Nothing outside the range is to be copied. From the entries below, reproduce exactly the lines starting at the one with "Elite:Dangerous Astrometrics (264, 44)" and ending at the one with "ABOUT (76, 416)", without pictures.
::: Data shown :::
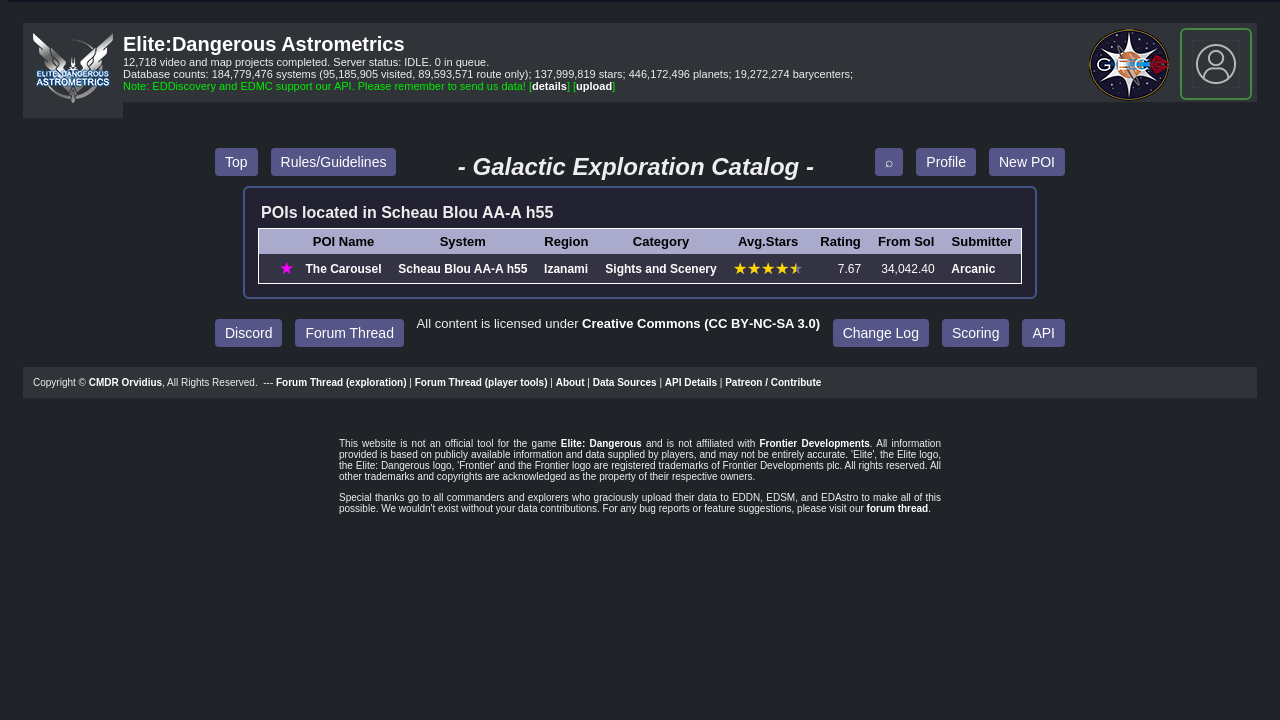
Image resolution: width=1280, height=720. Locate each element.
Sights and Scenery (660, 269)
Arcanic (973, 269)
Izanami (566, 269)
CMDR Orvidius (125, 382)
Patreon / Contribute (773, 382)
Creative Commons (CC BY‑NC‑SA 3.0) (701, 323)
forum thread (898, 508)
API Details (691, 382)
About (570, 382)
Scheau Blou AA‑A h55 (462, 269)
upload (594, 86)
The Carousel (344, 269)
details (549, 86)
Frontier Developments (814, 443)
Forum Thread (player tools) (481, 382)
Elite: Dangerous (601, 443)
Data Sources (625, 382)
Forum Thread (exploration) (341, 382)
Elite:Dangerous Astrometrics (264, 44)
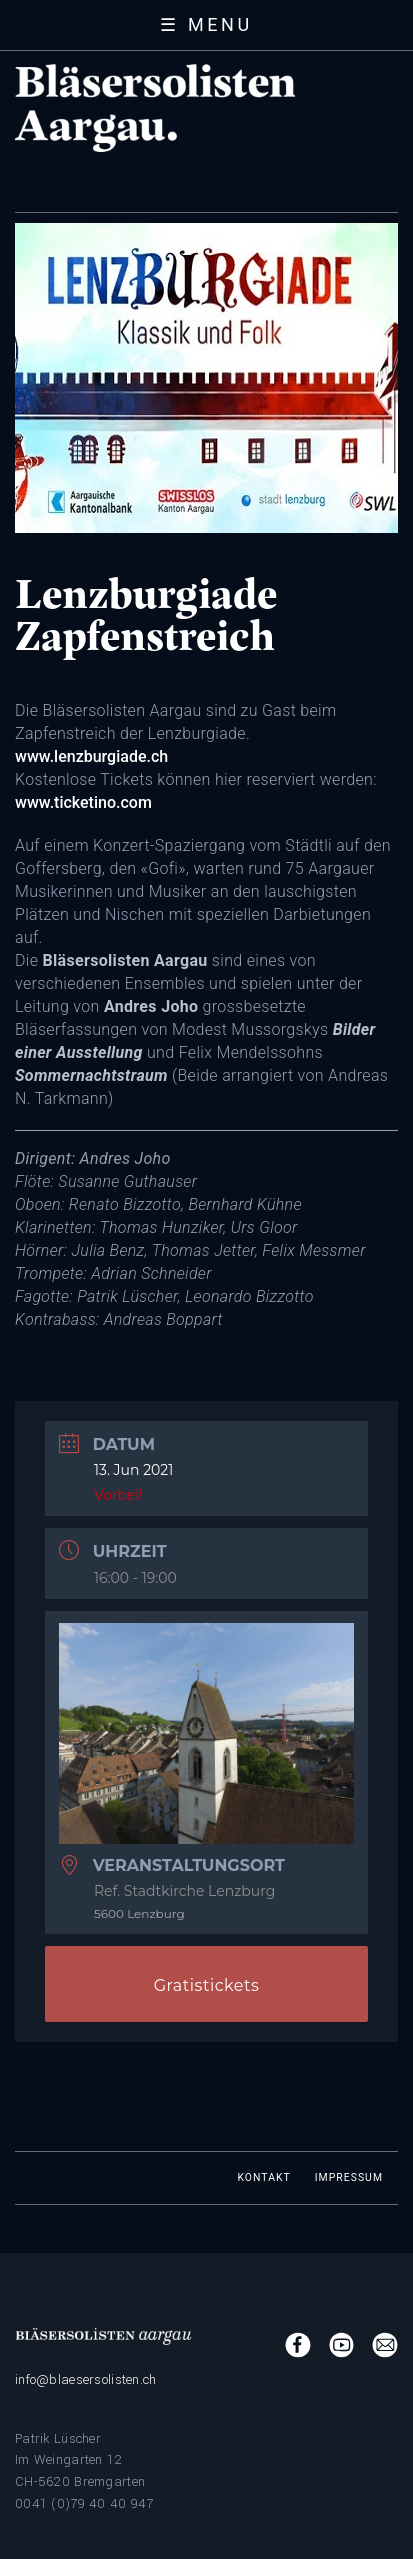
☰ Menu (206, 24)
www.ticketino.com (83, 802)
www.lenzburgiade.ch (91, 756)
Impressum (349, 2177)
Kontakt (263, 2177)
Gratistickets (207, 1985)
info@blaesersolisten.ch (86, 2379)
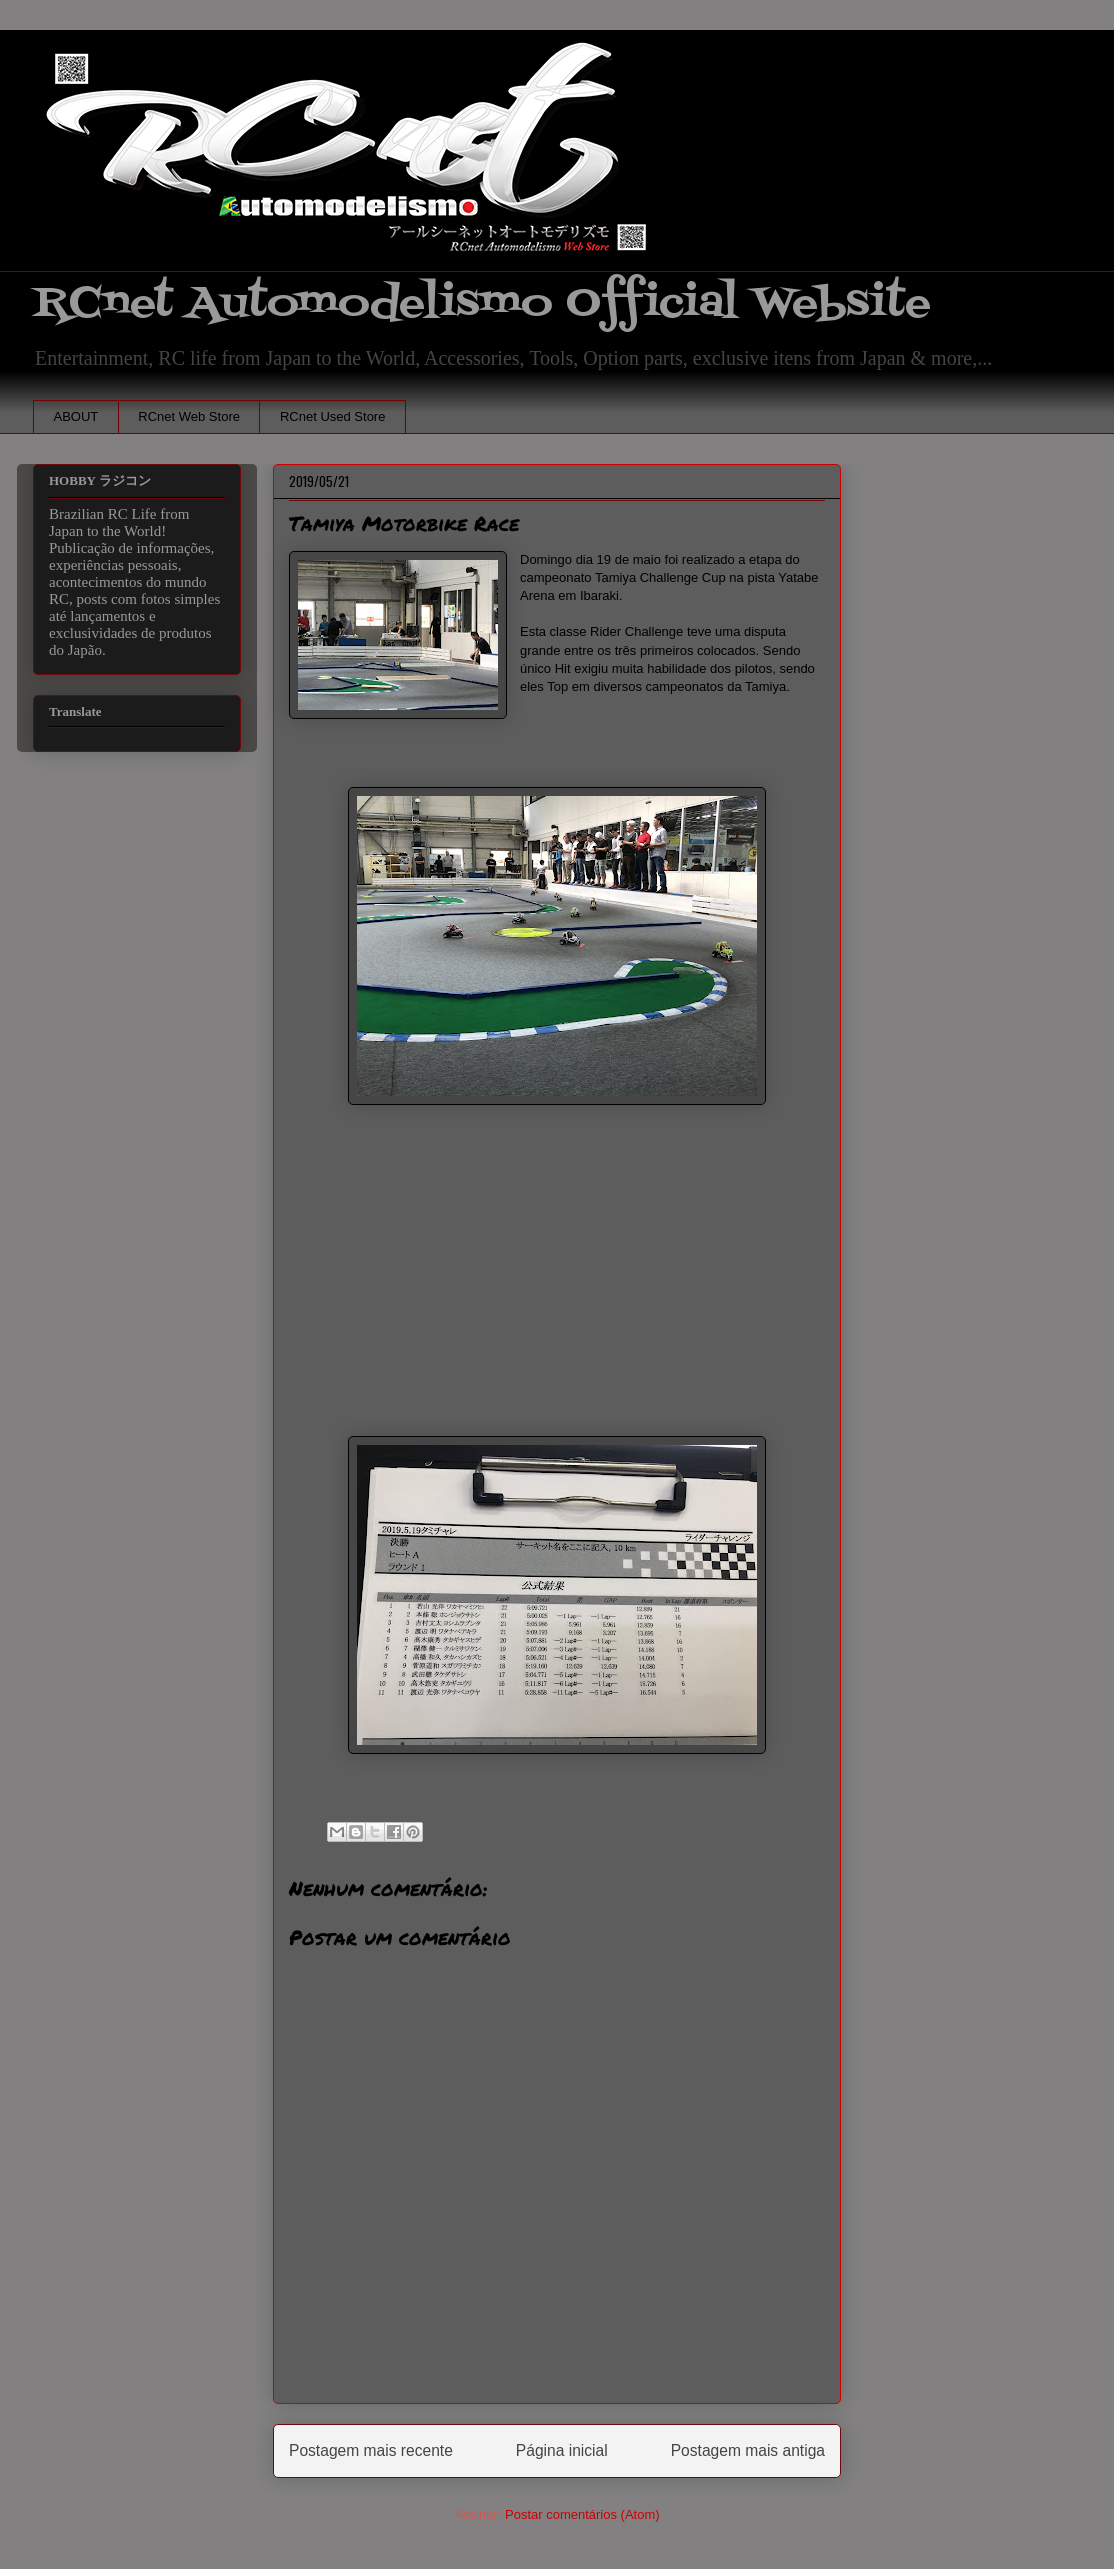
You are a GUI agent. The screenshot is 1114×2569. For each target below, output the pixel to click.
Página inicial (562, 2450)
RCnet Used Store (333, 416)
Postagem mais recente (371, 2450)
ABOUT (76, 416)
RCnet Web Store (189, 416)
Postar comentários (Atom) (582, 2514)
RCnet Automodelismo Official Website (482, 303)
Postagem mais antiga (748, 2450)
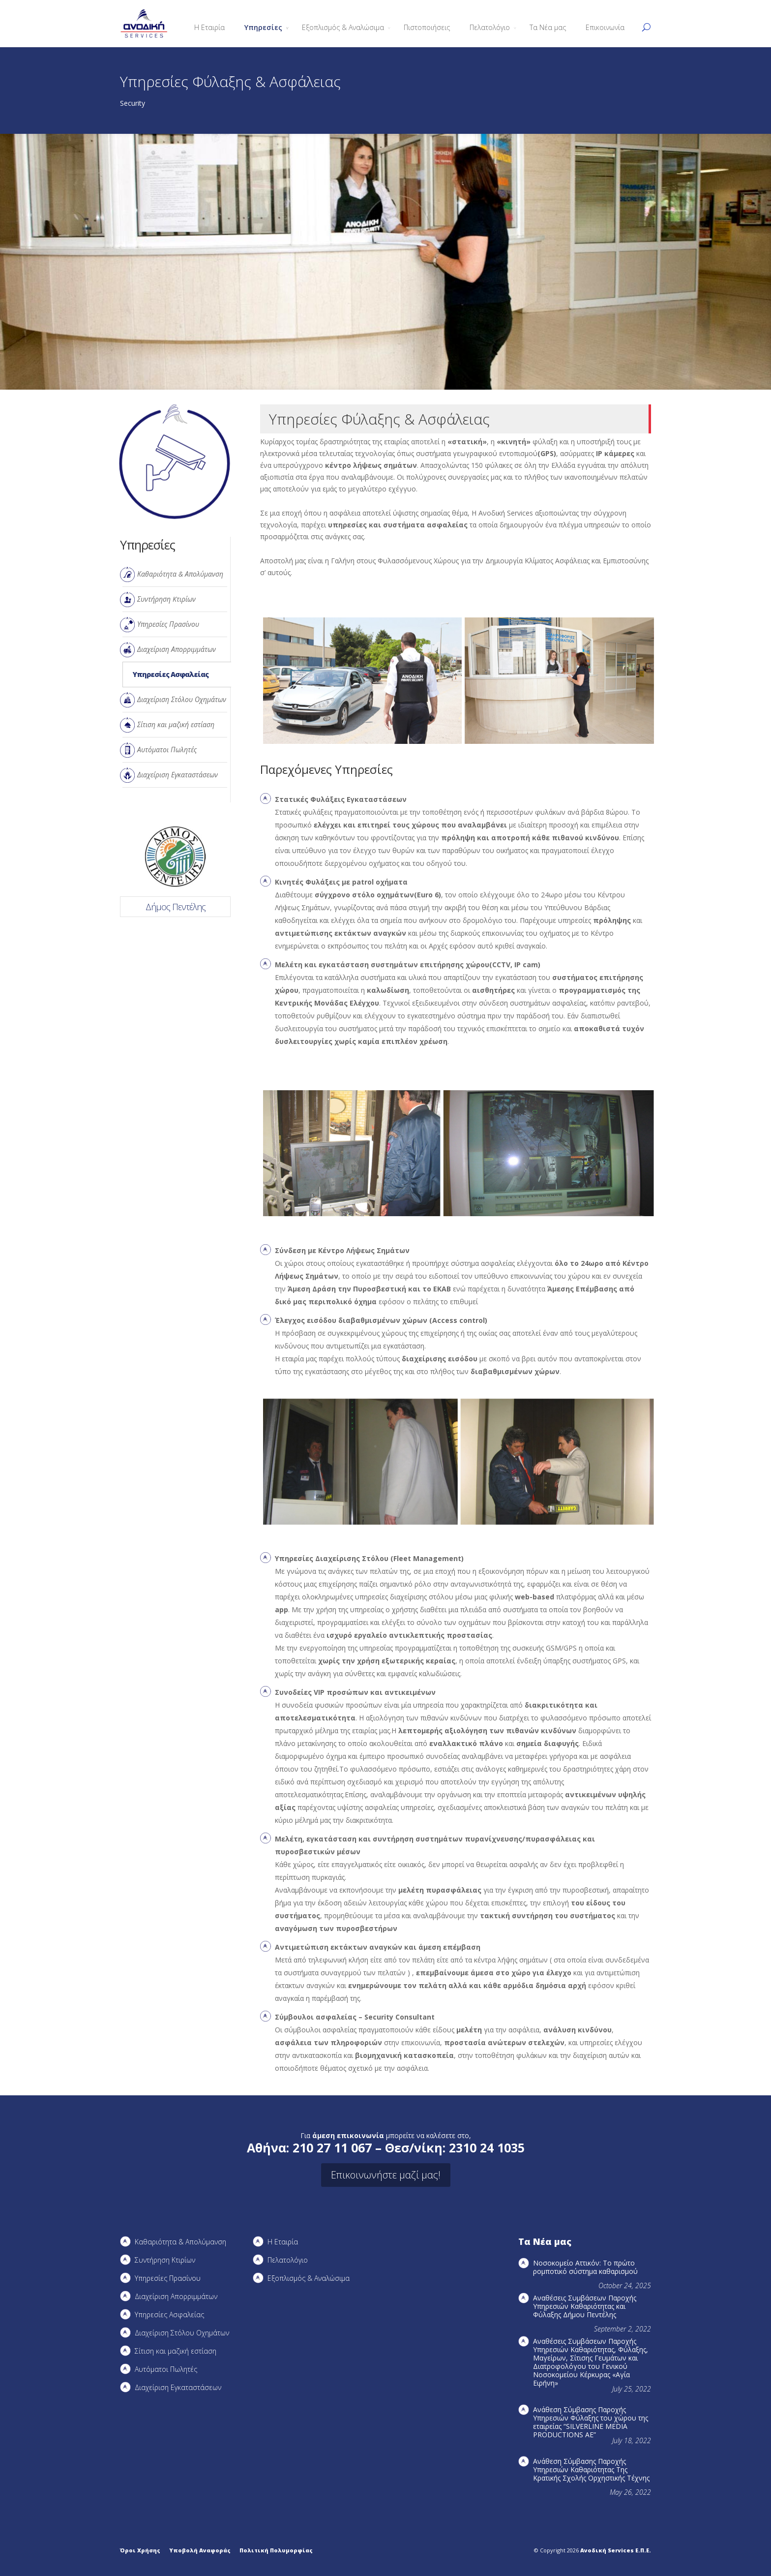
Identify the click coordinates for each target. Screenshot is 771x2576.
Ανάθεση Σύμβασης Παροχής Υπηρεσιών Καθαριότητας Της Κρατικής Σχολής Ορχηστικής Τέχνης (591, 2469)
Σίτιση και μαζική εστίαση (175, 724)
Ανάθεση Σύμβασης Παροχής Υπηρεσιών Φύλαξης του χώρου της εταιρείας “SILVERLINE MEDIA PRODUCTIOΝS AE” (590, 2422)
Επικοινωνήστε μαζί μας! (386, 2174)
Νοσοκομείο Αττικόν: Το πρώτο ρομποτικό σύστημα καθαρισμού (585, 2267)
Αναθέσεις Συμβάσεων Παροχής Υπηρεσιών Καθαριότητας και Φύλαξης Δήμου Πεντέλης (584, 2306)
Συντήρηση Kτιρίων (166, 599)
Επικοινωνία (605, 27)
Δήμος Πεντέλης (176, 907)
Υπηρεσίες (263, 27)
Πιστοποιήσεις (427, 27)
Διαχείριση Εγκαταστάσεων (177, 774)
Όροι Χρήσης (140, 2550)
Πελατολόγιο (490, 27)
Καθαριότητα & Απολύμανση (180, 574)
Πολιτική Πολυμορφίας (276, 2550)
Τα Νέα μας (548, 27)
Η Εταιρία (209, 27)
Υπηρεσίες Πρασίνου (168, 624)
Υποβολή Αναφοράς (200, 2550)
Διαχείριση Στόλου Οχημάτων (181, 699)
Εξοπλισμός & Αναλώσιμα (343, 27)
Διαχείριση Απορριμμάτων (176, 649)
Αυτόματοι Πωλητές (167, 749)
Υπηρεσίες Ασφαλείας (170, 674)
:::
-- Answer --
Elite:Dangerous Astrometrics (264, 44)
☰ Menu (206, 24)
www.ticketino.com (83, 802)
www.lenzburgiade.ch (91, 756)
Impressum (349, 2177)
Kontakt (263, 2177)
Gratistickets (207, 1985)
info@blaesersolisten.ch (86, 2379)
You are a GUI agent. The screenshot is 1114×2569. For each target below, output the pixel to click.
Página inicial (562, 2450)
RCnet Used Store (333, 416)
Postagem mais recente (371, 2450)
ABOUT (76, 416)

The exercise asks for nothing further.